American Gods might be a US production, but get a load of the British and international cast, which includes Ricky Whittle, Ian McShane, and Gillian Anderson.
As a big fan of Neil Gaiman’s works, I am amongst the countless readers who’ve devoured his bestselling, multiple award-winning fantasy novel, American Gods (translated into more than 30 languages), and can’t wait for the first-ever television adaptation of it to arrive on telly.
Story-wise, there’s a war brewing between the old gods and the new ones. The former — traditional gods of mythological roots from around the world — have been steadily losing believers to an upstart pantheon of deities that reflect modern society’s love of money, technology, media, celebrity, and drugs.
In two moves of brilliant casting (for their acting chops, of course, but also because they look pretty darn close to how I imagined the characters), American Gods stars Brits Ricky Whittle (The 100, Austenland, Hollyoaks — pictured above left) as ex-con Shadow Moon and Ian McShane (Doctor Thorne, The Pillars of the Earth, Lovejoy) as Mr. Wednesday.
When Shadow agrees to become the bodyguard and traveling partner to Mr. Wednesday, he doesn’t realize the older conman is actually one of the older gods, now on a cross-country mission to gather his forces in preparation to battle the new deities.
Another coup, as it were, is the casting of Gillian Anderson (The Fall, The X-Files, Hannibal), who will play Media. As her name implies, Media is the PR guru for the New Gods — serving as their mouthpiece, public face, and sales rep by taking the form of various iconic celebrities. She lives off the attention and worship that people give to their screens, from laptops and TVs, to the iPhones in their hands while they watch their larger-screened TVs. Ever the perky spokesperson, and always in control, Media spins stories in whatever direction best suits her.
The actors who most recently joined the American Gods cast are Orlando Jones (Sleepy Hollow, Seconds Apart) and Demore Barnes (12 Monkeys, The Unit). Jones will play Mr. Nancy, the old African trickster god better known as Anansi, who’s one of Mr. Wednesday’s oldest confidantes. Like Wednesday, Nancy is ready to both bring this new America (and its new gods) to its knees and to light a fire and watch the whole world burn. Barnes will play Mr. Ibis, the keeper of stories past and present, who recounts them with great relish. His old-fashioned sensibilities do not preclude a wry wit.

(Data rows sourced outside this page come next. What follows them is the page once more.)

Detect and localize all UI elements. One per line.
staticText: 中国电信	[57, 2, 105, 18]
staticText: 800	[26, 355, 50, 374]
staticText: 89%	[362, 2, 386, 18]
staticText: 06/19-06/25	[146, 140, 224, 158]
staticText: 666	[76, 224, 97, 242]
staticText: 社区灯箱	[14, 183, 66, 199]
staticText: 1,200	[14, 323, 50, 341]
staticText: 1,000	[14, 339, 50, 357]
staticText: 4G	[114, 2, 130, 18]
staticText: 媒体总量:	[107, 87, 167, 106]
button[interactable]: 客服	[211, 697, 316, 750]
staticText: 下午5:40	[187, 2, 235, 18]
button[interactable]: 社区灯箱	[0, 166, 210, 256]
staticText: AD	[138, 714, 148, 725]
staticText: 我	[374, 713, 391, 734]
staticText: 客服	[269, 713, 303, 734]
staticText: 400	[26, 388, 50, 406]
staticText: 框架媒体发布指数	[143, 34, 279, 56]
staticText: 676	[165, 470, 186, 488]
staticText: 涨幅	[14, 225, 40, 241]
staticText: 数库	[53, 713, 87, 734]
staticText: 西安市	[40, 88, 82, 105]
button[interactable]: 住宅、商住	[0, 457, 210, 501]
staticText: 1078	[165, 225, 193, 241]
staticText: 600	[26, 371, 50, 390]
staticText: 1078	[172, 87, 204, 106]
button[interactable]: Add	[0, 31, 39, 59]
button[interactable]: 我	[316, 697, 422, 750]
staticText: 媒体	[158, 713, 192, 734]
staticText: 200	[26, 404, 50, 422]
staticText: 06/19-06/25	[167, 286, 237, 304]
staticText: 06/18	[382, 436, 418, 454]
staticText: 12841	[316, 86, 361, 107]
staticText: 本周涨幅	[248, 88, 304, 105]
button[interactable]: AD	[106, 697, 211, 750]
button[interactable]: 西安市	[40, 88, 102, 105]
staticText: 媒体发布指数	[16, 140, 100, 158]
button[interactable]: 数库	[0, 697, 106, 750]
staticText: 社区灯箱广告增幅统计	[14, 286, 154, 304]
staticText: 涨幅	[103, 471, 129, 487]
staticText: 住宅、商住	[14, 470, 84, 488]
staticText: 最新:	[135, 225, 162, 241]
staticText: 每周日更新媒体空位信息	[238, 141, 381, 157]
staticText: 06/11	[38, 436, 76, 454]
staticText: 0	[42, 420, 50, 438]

Additional cast members include Aussie actress Emily Browning (Legend) as Laura Moon, Shadow Moon’s wife; Canadian actor Pablo Schreiber (Orange Is the New Black) as Mad Sweeney, the king from Irish lore; Nigerian actress Yetide Badaki (Cardinal X) as Bilquis, aka the Queen of Sheba, who devours men as only a woman can; Bruce Langley (Deadly Waters) as Technical Boy, a new god of (what else) computers and the Internet; Crispin Glover (Back to the Future) as Mr. World, who leads the coalition of new gods; Jonathan Tucker (Kingdom) as Low Key Lyesmith, Shadow’s confidante in prison; Swedish actor Peter Stormare (Fargo) as Czernobog, the Slavic god of darkness; and Cloris Leachman (Raising Hope) as Zorya Vechernyaya, who represents the Evening Star in the old god camp.
Produced by FremantleMedia North America (FMNA), American Gods is written by showrunners Bryan Fuller (Hannibal, Pushing Daisies, Heroes) and Michael Green (The River, Kings, Smallville), and directed by David Slade (Hannibal, The Twilight Saga: Eclipse). FMNA’s Craig Cegielski and Stefanie Berk are executive producing the series along with Fuller, Green, Slade, and Neil Gaiman. Senior Vice Presidents of Original Programming Marta Fernandez and Ken Segna are the Starz executives in charge of American Gods.
Production on American Gods is currently underway. The series set to premiere in 2017 on Starz, which retains all network, pay TV, and SVoD rights to the project. FremantleMedia is distributing the series worldwide.